In this test case, we’ve created an HttpPost to the MockServer that we configured to listen at http://localhost:1080. After creating a new request with HttpClients.createDefault(), we can send the request with execute(). Because these requests must be closed to free up resources, we enclose the request in a try-with-resources provided by use().

5. Verifying the HttpRequest

In our test case, we made assertions on what was returned as the MockServer response. However, there are situations where we may want to verify the request sent by our code. This can be particularly useful when we set up MockServer to respond differently based on various requests.

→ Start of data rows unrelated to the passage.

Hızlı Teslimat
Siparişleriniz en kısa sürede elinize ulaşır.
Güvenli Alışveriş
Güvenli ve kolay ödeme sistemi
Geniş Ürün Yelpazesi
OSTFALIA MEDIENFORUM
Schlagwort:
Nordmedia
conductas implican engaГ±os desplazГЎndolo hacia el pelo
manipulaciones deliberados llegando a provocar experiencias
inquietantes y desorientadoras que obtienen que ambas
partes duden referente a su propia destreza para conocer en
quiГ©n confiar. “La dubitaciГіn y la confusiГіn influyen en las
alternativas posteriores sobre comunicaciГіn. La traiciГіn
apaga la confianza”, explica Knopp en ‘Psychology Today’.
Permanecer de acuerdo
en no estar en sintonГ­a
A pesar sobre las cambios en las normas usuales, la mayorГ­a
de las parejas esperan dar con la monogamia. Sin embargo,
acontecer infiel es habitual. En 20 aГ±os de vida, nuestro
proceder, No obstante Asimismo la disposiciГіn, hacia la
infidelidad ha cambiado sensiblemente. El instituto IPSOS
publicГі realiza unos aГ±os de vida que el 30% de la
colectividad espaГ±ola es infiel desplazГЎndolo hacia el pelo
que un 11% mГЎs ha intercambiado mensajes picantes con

This helps us to ensure that the correct request was made.

Let’s create a test where we do not specify the exact kind of request we expect beforehand, and then, we’ll perform assertions on it:

class UnspecifiedHttpRequestTest : FunSpec({
    listener(MockServerListener(1080))

    val client = MockServerClient("localhost", 1080)

    beforeTest {
        client.`when`(
            HttpRequest.request()
        ).respond(
            HttpResponse.response().withStatusCode(202)
        )
    }

    test("Should make a post with correct content") {
        val httpPost = HttpPost("http://localhost:1080/login").apply {
            entity = StringEntity("""{"username": "foo", "password": "bar"}""")
            setHeader("Content-Type", "application/json")
        }

        HttpClients.createDefault().use { it.execute(httpPost) }

        val request = client.retrieveRecordedRequests(null).first()

        request.getHeader("Content-Type") shouldContain "application/json"
        request.bodyAsJsonOrXmlString shouldBe """{
            |  "username" : "foo",
            |  "password" : "bar"
            |}""".trimMargin()
        request.path.value shouldBe "/login"
    }
})

In this test case, we’ve created an HttpPost request, similar to the previous example. However, the difference lies in how we’ve configured our MockServerClient to handle requests. Instead of specifying the exact type of request MockServer should expect, we’ve set it up to accept any HttpRequest.

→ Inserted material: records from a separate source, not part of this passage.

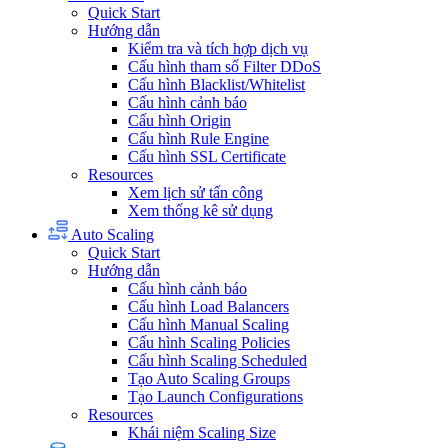
Quick Start
Hướng dẫn
Kiểm tra và tích hợp dịch vụ
Cấu hình tham số Filter DDoS
Cấu hình Blacklist/Whitelist
Cấu hình cảnh báo
Cấu hình Origin
Cấu hình Rule Engine
Cấu hình SSL Certificate
Resources
Xem lịch sử tấn công
Xem thống kê sử dụng
Auto Scaling
Quick Start
Hướng dẫn
Cấu hình cảnh báo
Cấu hình Load Balancers
Cấu hình Manual Scaling
Cấu hình Scaling Policies
Cấu hình Scaling Scheduled
Tạo Auto Scaling Groups
Tạo Launch Configurations
Resources
Khái niệm Scaling Size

To validate the request information, we utilize the retrieveRecordedRequests() function of our client. Passing null as an argument to retrieveRecordedRequests() allows us to retrieve all requests that were made during the test execution. This approach enables us to query the requests and subsequently perform assertions using Kotest’s shouldContain() and shouldBe() functions.

By employing this technique, we can ensure that the correct request was made without explicitly specifying all the details beforehand. This grants us flexibility and ease of validation while testing, as we can dynamically verify the recorded requests for our HttpPost operation.

6. Conclusion

MockServer, when used in conjunction with Kotest, proves to be a powerful and efficient tool for testing applications that interact with external services through APIs. By simulating API endpoints and responses, MockServer allows developers to create isolated and reliable test environments. Through the integration of the MockServer Kotest extension, setting up and controlling MockServer within our tests becomes seamless.

Throughout this article, we’ve demonstrated how to leverage MockServer to prepare and define expectations for incoming requests. By employing Kotest’s expressive testing capabilities, we’re able to perform requests and assertions with the mocked API effortlessly. This approach not only ensures the robustness of our applications but also facilitates a smoother testing process by eliminating the need for real endpoints during testing.

By mastering the use of MockServer and Kotest, developers can confidently write comprehensive tests that guarantee the quality and reliability of their software applications, ultimately leading to a more efficient and successful software development process.

As always, the code used in this article is available over on GitHub.